The status tests come with a health warning! In the same way that case law is a matter of interpretation, with HMRC often at odds with others, the same can be said of the status tests. The courts give indications of the weight they apply to particular tests but these can vary depending upon the facts of the individual case and over the years the level of importance given to particular tests can change significantly.
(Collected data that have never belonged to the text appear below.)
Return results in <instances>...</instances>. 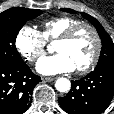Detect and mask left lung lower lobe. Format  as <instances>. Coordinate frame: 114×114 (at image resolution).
Wrapping results in <instances>:
<instances>
[{
  "instance_id": "obj_1",
  "label": "left lung lower lobe",
  "mask_w": 114,
  "mask_h": 114,
  "mask_svg": "<svg viewBox=\"0 0 114 114\" xmlns=\"http://www.w3.org/2000/svg\"><path fill=\"white\" fill-rule=\"evenodd\" d=\"M70 92L58 99L68 114H100L114 96V66L95 68L84 78L71 81Z\"/></svg>"
}]
</instances>
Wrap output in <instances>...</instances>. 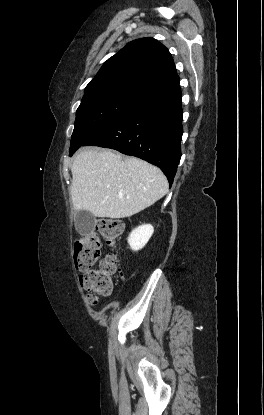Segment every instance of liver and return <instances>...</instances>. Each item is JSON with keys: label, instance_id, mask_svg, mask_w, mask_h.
Returning a JSON list of instances; mask_svg holds the SVG:
<instances>
[{"label": "liver", "instance_id": "1", "mask_svg": "<svg viewBox=\"0 0 264 415\" xmlns=\"http://www.w3.org/2000/svg\"><path fill=\"white\" fill-rule=\"evenodd\" d=\"M71 172L74 210L95 217H130L168 192V181L158 167L108 149L81 148Z\"/></svg>", "mask_w": 264, "mask_h": 415}]
</instances>
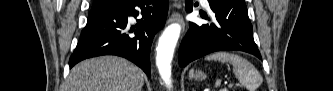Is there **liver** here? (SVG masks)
<instances>
[{
  "mask_svg": "<svg viewBox=\"0 0 333 91\" xmlns=\"http://www.w3.org/2000/svg\"><path fill=\"white\" fill-rule=\"evenodd\" d=\"M143 84L140 68L123 58L104 56L74 66L64 91H141Z\"/></svg>",
  "mask_w": 333,
  "mask_h": 91,
  "instance_id": "6515ba94",
  "label": "liver"
}]
</instances>
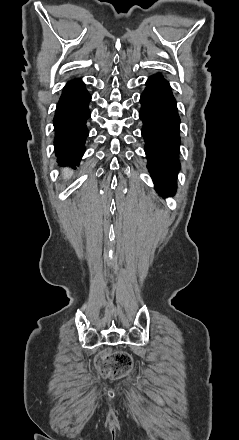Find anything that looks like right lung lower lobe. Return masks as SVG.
<instances>
[{"instance_id": "98d812e1", "label": "right lung lower lobe", "mask_w": 239, "mask_h": 440, "mask_svg": "<svg viewBox=\"0 0 239 440\" xmlns=\"http://www.w3.org/2000/svg\"><path fill=\"white\" fill-rule=\"evenodd\" d=\"M90 100L80 79L70 80L63 88L53 119L55 154L60 164L75 167L83 156L89 134L86 121L90 118Z\"/></svg>"}]
</instances>
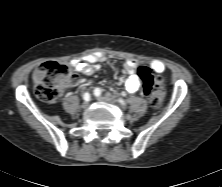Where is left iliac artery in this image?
Wrapping results in <instances>:
<instances>
[{
	"mask_svg": "<svg viewBox=\"0 0 222 187\" xmlns=\"http://www.w3.org/2000/svg\"><path fill=\"white\" fill-rule=\"evenodd\" d=\"M101 92H102V90H101L100 88H96V89L94 90V94H95L96 96H99V95L101 94ZM118 101H119L122 105H126V103H125V101H124L123 99L119 98Z\"/></svg>",
	"mask_w": 222,
	"mask_h": 187,
	"instance_id": "left-iliac-artery-1",
	"label": "left iliac artery"
}]
</instances>
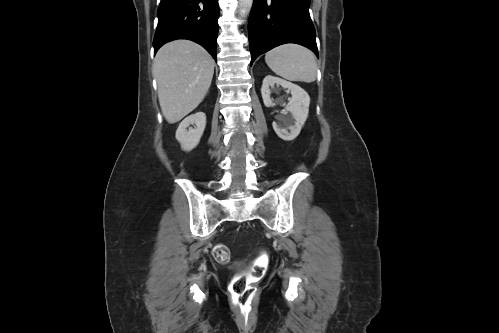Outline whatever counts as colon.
I'll list each match as a JSON object with an SVG mask.
<instances>
[{
  "mask_svg": "<svg viewBox=\"0 0 499 333\" xmlns=\"http://www.w3.org/2000/svg\"><path fill=\"white\" fill-rule=\"evenodd\" d=\"M215 260L226 263L230 260V251L225 244H216L212 250ZM265 271V261H257L247 275L237 276L231 284V294L233 304L245 315L252 307L253 288L250 281L259 279Z\"/></svg>",
  "mask_w": 499,
  "mask_h": 333,
  "instance_id": "5ec220e1",
  "label": "colon"
}]
</instances>
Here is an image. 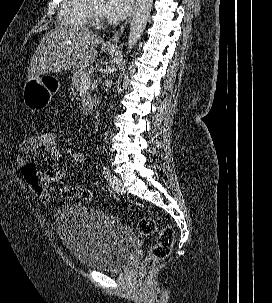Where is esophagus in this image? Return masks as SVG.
Returning a JSON list of instances; mask_svg holds the SVG:
<instances>
[{
	"instance_id": "obj_1",
	"label": "esophagus",
	"mask_w": 272,
	"mask_h": 303,
	"mask_svg": "<svg viewBox=\"0 0 272 303\" xmlns=\"http://www.w3.org/2000/svg\"><path fill=\"white\" fill-rule=\"evenodd\" d=\"M129 20H127L124 24H122L115 32V34L106 41L105 45L108 47H117L118 42L120 40L121 35L123 34L126 25L128 24Z\"/></svg>"
}]
</instances>
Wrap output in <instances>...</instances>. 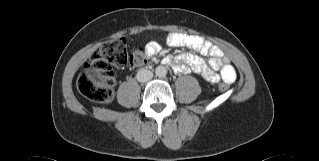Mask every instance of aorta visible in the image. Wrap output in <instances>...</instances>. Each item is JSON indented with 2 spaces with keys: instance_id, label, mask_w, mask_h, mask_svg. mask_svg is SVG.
Listing matches in <instances>:
<instances>
[{
  "instance_id": "aorta-1",
  "label": "aorta",
  "mask_w": 319,
  "mask_h": 161,
  "mask_svg": "<svg viewBox=\"0 0 319 161\" xmlns=\"http://www.w3.org/2000/svg\"><path fill=\"white\" fill-rule=\"evenodd\" d=\"M155 74L157 77H165L167 74V69L164 66H157L155 69Z\"/></svg>"
}]
</instances>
Each time HMRC considers status they issue form Annex A which lists the factors that HMRC currently (2007) consider relevant as follows:
- whether there is an ultimate right of control on the part of the engager over what tasks have to be done, where the services have to be performed, when they have to be performed and how they have to be performed
- whether personal service is required
- whether the worker has the right to provide a substitute or engage helpers
- who has to provide the equipment and/or materials
- whether the worker has a real risk of financial loss
- whether the worker has the opportunity to profit from sound management for example by reducing overheads and organising work effectively
- the basis of payment
- whether there are 'employee type' benefits for example sick pay, holiday pay etc
- whether the worker works exclusively for the engager
- whether the worker is part and parcel of the engagers business or organisation
- whether there is a right of dismissal by notice of a specific length
- factors personal to the worker for example, number of engagements and business organisation
- the intention of the engager and worker as regards employment status
As you will see from the section 'The case law' and how it relates to the contract, HMRC’s list does not include mutuality of obligation, a factor most specialists consider to be fundamental to status. Hence the opening health warning!